**Required work:** Copy out each line of the data that holds the string "their".

**Source data:**
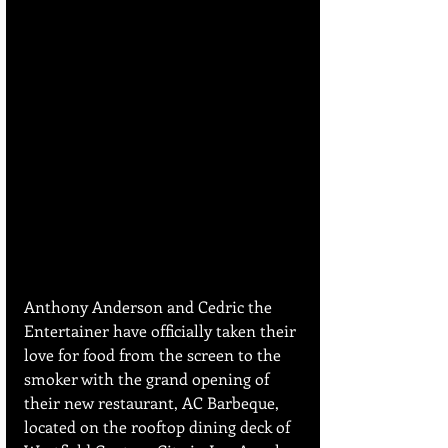
Anthony Anderson and Cedric the 
Entertainer have officially taken their 
love for food from the screen to the 
smoker with the grand opening of 
their new restaurant, AC Barbeque, 
located on the rooftop dining deck of 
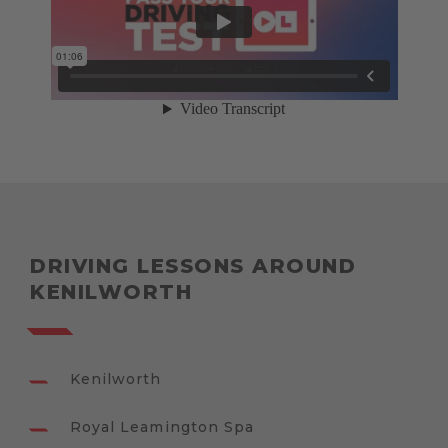
DRIVING LESSONS AROUND
KENILWORTH
Kenilworth
Royal Leamington Spa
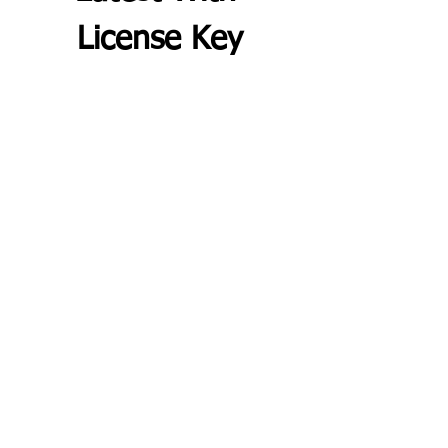
License Key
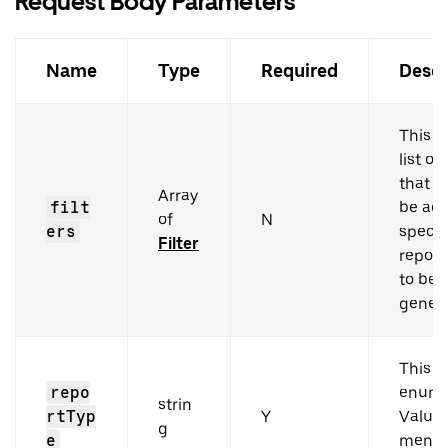
Request Body Parameters
Name
Type
Required
Descr
This h
list of 
that n
Array
filt
be add
of
N
ers
specif
Filter
report
to be
genera
This i
repo
enum 
strin
rtTyp
Y
Values
g
e
menti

**Reply to the exercise:**
Entertainer have officially taken their 
their new restaurant, AC Barbeque, 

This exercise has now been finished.